A huge hand came towards him in greeting. Jordan put out his own, which seemed so small in comparison, and watched in consternation as Kedrick completely bypassed his hand and grasped him at the elbow. The enthusiastic pump up and down that followed almost pulled it out of joint.

"You don't shake in otherworld?" Kedrick asked, amused. Jordan stared at him wide eyed.

"Hands. We shake hands." He gently flexed his arm to make sure it still worked. "Not elbows."

The massive paw came out again and grasped Jordan's, completely swallowing it. "Like this?"

"Yeah." Jordan attempted a smile, and it came out more of a wince. "Like that." He swallowed. "Hello."

Kedrick looked down at him for a moment before turning to Yddris. "He's small."

Jordan scowled.

"He needs a job," Yddris replied. "I was wondering if we could talk about that."

Kedrick's face became serious, and when he looked at Jordan again, his stare was appraising. "Temporary or permanent?"

Jordan glanced between them, lost.
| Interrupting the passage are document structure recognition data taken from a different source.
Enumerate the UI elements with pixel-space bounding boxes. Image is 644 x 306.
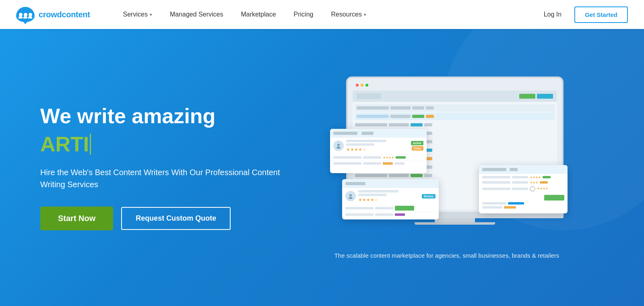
logo-crowd: crowd	[39, 10, 62, 19]
card3-row5	[482, 206, 564, 209]
mini-cell	[482, 202, 506, 205]
mini-cell	[363, 156, 381, 159]
nav-item-pricing[interactable]: Pricing	[285, 0, 322, 29]
logo[interactable]: crowdcontent	[16, 7, 90, 22]
navbar: crowdcontent Services ▾ Managed Services…	[0, 0, 644, 29]
camera-bar	[353, 82, 557, 88]
radio-icon	[530, 186, 535, 192]
table-cell	[424, 174, 432, 177]
mini-cell	[540, 181, 548, 184]
mini-cell	[482, 188, 510, 190]
card3-btn	[544, 195, 564, 201]
table-cell	[424, 123, 432, 126]
mini-cell	[482, 176, 510, 178]
float-card-2-header	[342, 179, 439, 188]
float-card-2: ★★★★☆ Review	[342, 179, 439, 219]
chevron-down-icon: ▾	[150, 12, 152, 17]
start-now-button[interactable]: Start Now	[40, 207, 113, 230]
laptop-illustration: ★★★★☆ Active Order ★★★★	[330, 76, 564, 246]
mini-cell	[512, 176, 528, 178]
nav-pricing-label: Pricing	[294, 11, 314, 18]
nav-item-managed[interactable]: Managed Services	[161, 0, 232, 29]
logo-icon	[16, 7, 35, 22]
screen-buttons	[519, 94, 553, 99]
nav-resources-label: Resources	[331, 11, 361, 18]
card3-row3: ★★★★	[482, 186, 564, 192]
logo-people	[19, 13, 32, 17]
mini-cell	[375, 207, 393, 209]
nav-services-label: Services	[123, 11, 148, 18]
card-header-bar2	[510, 168, 518, 171]
mini-stars: ★★★	[530, 181, 538, 184]
mini-cell	[512, 181, 528, 184]
card3-content: ★★★★ ★★★ ★★★★	[479, 174, 568, 210]
request-quote-button[interactable]: Request Custom Quote	[121, 207, 231, 230]
table-cell	[389, 123, 409, 126]
screen-btn-green	[519, 94, 535, 99]
table-cell	[390, 115, 411, 118]
table-cell	[390, 106, 411, 110]
mini-cell	[395, 213, 405, 216]
card-line	[346, 140, 386, 142]
card-row-1: ★★★★☆ Active Order	[330, 138, 427, 154]
card3-row4	[482, 202, 564, 205]
card3-action	[482, 195, 564, 201]
hero-heading: We write amazing	[40, 105, 290, 128]
mini-cell	[482, 181, 510, 184]
logo-person-3	[29, 13, 32, 17]
card-table-row-4	[342, 212, 439, 217]
card-table-row-1: ★★★★	[330, 155, 427, 161]
hero-right: ★★★★☆ Active Order ★★★★	[290, 76, 604, 259]
screen-search-bar	[357, 93, 381, 99]
table-cell	[412, 115, 424, 118]
card-header-bar2	[361, 132, 374, 135]
svg-point-0	[337, 144, 340, 146]
table-cell	[355, 174, 387, 177]
card-table-row-2	[330, 161, 427, 166]
laptop-foot	[415, 222, 495, 225]
star-rating-1: ★★★★☆	[346, 147, 409, 152]
table-cell	[357, 106, 389, 110]
float-card-3-header	[479, 165, 568, 174]
dot-green	[365, 84, 368, 87]
card-lines-1: ★★★★☆	[346, 140, 409, 152]
nav-right: Log In Get Started	[537, 6, 628, 23]
mini-cell	[345, 207, 374, 209]
get-started-button[interactable]: Get Started	[574, 6, 628, 23]
resources-chevron-icon: ▾	[364, 12, 366, 17]
hero-typed-text: ARTI	[40, 132, 290, 157]
nav-item-marketplace[interactable]: Marketplace	[232, 0, 285, 29]
mini-cell	[508, 202, 524, 205]
table-cell	[411, 123, 423, 126]
mini-cell	[345, 213, 374, 216]
hero-section: We write amazing ARTI Hire the Web's Bes…	[0, 29, 644, 306]
card3-row: ★★★★	[482, 176, 564, 179]
avatar-icon-2	[345, 191, 356, 201]
status-badge-3: Review	[422, 194, 436, 198]
mini-cell	[512, 188, 528, 190]
mini-cell	[383, 162, 393, 165]
nav-links: Services ▾ Managed Services Marketplace …	[114, 0, 537, 29]
avatar-icon-1	[333, 141, 344, 151]
logo-text: crowdcontent	[39, 10, 90, 19]
card-line	[346, 143, 374, 146]
card-header-bar	[482, 168, 506, 171]
nav-item-services[interactable]: Services ▾	[114, 0, 161, 29]
logo-person-2	[24, 13, 27, 17]
mini-stars: ★★★★	[530, 176, 541, 179]
cursor-icon	[90, 134, 91, 155]
table-row	[355, 113, 555, 120]
table-cell	[355, 123, 387, 126]
mini-cell	[363, 162, 381, 165]
logo-content: content	[62, 10, 90, 19]
hero-caption: The scalable content marketplace for age…	[334, 252, 559, 259]
laptop-stand	[435, 218, 475, 222]
login-button[interactable]: Log In	[537, 8, 568, 21]
float-card-1: ★★★★☆ Active Order ★★★★	[330, 129, 427, 173]
hero-buttons: Start Now Request Custom Quote	[40, 207, 290, 230]
table-cell	[426, 115, 434, 118]
action-btn	[395, 206, 414, 211]
nav-item-resources[interactable]: Resources ▾	[322, 0, 375, 29]
mini-cell	[396, 156, 406, 159]
table-cell	[426, 106, 434, 110]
He had thought he was getting a bar job, but he couldn't shake the feeling that both men were talking about something else.

"Temporary," Yddris said heavily. "Most likely, anyway."

Kedrick hummed, still staring at Jordan, and then glanced at Yddris. The Unspoken shook his head in response to a silent question, and Jordan bit down on his frustration. After all he had been through in just a couple of days, people thought it was okay to keep things from him? He'd been held at knifepoint just a few hours ago. Tears burned at the back of his eyes and he refused to let them form, even though there was an unlit, dusty corner at the back of the inn which looked very inviting for curling up in and never leaving again.

"I'm sure I can sort something out," Kedrick said. His face remained serious. "Come with me."